Thanks for that one...

Steve Roesler

Mary Jo,

You are the heroine of every Rotary meeting now being held worldwide. Why anyone would bring a PowerPoint presentation into one of those situations baffles me.

Much of my work is coaching and helping to design "presentations". As often as not my counsel is to either avoid the slides completely or use a few bold visuals as a backdrop to the story being told (financial types eschew this and often for legitimate reasons, depending upon the charge they've been given).

Also--you have brought back very fond memories. My initial foray into speaking was the result of being a member of the Rotary Group Study Exchange to South Africa many years ago. Made 59 speeches in 63 days, so that kind of repetition offers instant feedback and the ability to tweak on the go. When I got back and joined the local Rotary Club, I ended up getting the gig as the guy who had to book the 52 speakers for the next year. That's the last time I show up late for a meeting.

All the best...

Steve Roesler

Becky and Peter,

I think Peter lays out the underpinnings of "being real" with a great deal of understanding, so no need to add to that part. Thank you, Peter.

Becky, you asked about the small group/large audience thing. I cannot speak for everyone but will share my personal experience:

1. The issue is always authenticity, "getting real", regardless of the size of the group. People will spot a phony even from the mezzanine.

2. The issue with small groups is learning to interact with each person in the group. That is an unspoken expectation but makes sense when you think about it. If you were hanging out with a half dozen other people for an hour or so and only spoke with three of them, think about the impact on the other three.

3. Large audiences.

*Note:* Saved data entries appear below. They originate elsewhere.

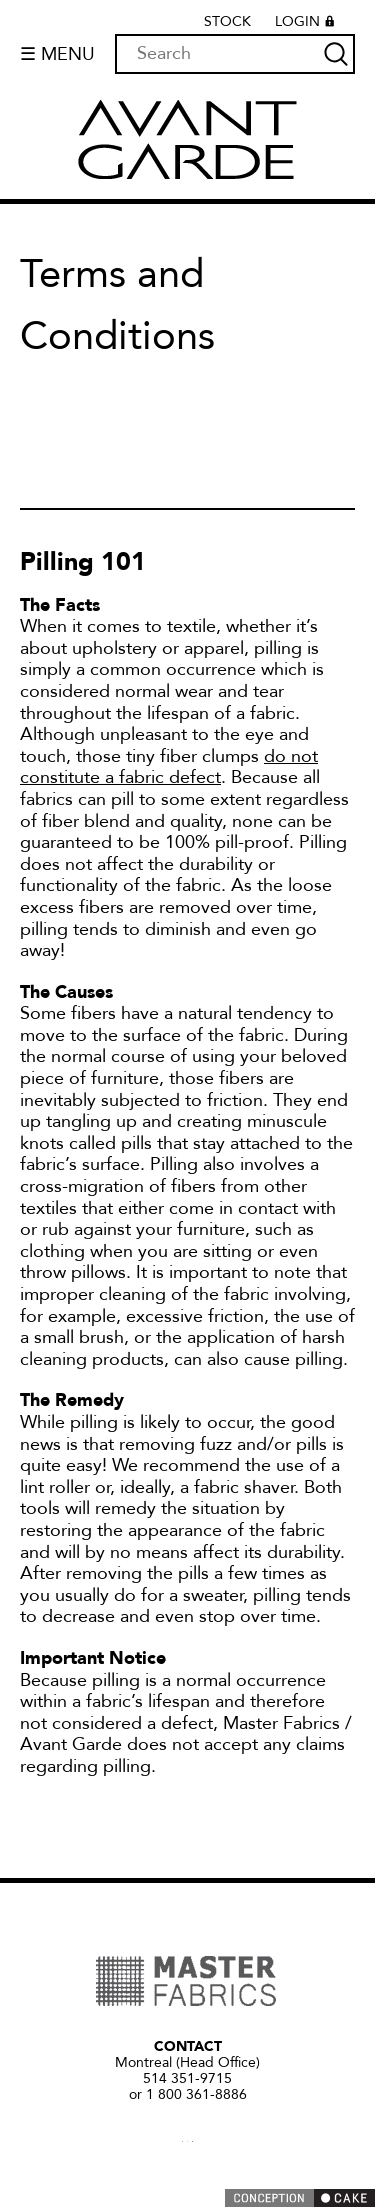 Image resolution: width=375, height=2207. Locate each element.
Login (307, 24)
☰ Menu (57, 54)
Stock (227, 22) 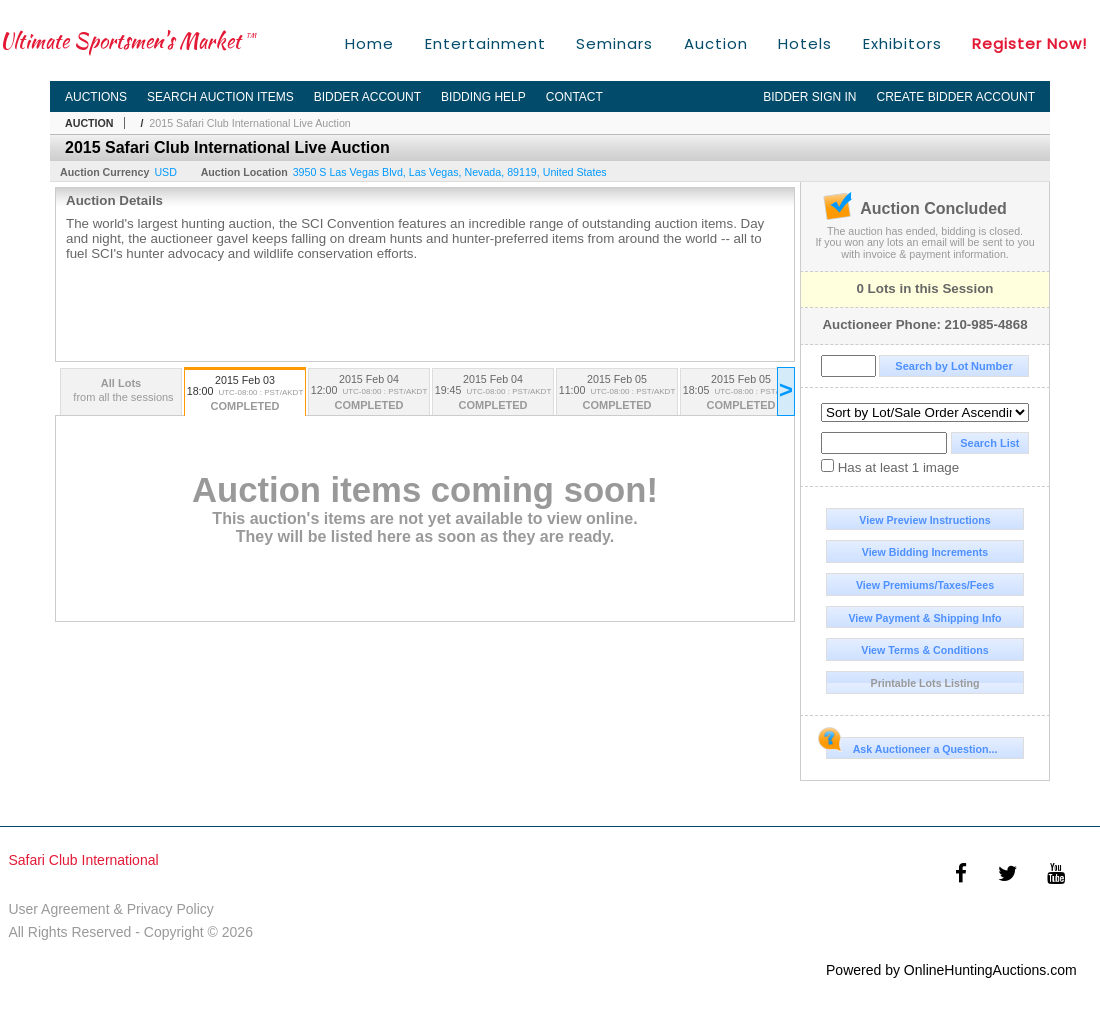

The largest audience to whom I have spoken is 5,000. No one expects you to interact with them but everyone expects you to connect with them. The way to do that is to show where your heart is regarding the topic on which you are speaking.

BTW: I find 5,000 less emotionally draining than 6 for the very reasons mentioned above. The smaller the group the more interaction. When you are giving yourself to each person you are also listening to each person and connecting in ways that are more intimate, regardless of the setting. Your mind and heart are constantly shifting gears to really be engaged with an individual's question or concern.

Wally Bock

I'd like to tweak Mary Jo's "participation" point. For me it's not so much participation, but involvement that wins the day. How you do it varies with audience size, their knowledge of you and your topic, the time frame, etc.

And those Rotary-like speeches? They're all twenty minutes or less. If you need PowerPoint slides for twenty minutes you're an intellectual cripple and need professional help, perhaps in the form of presentation skills coaching.

Steve Roesler


I read Mary Jo's *participation* to mean *involvement*. There is, indeed, a distinction.

As for the PowerPoint/Rotary connection: I was taken aback. It never occurred to me--knowing the normal setting and purpose--that anyone would even consider punishing those good-hearted, hard-working Rotarians with PPT.

Perhaps they need to set some guidelines themselves to force people to stand up and be clear about their stories.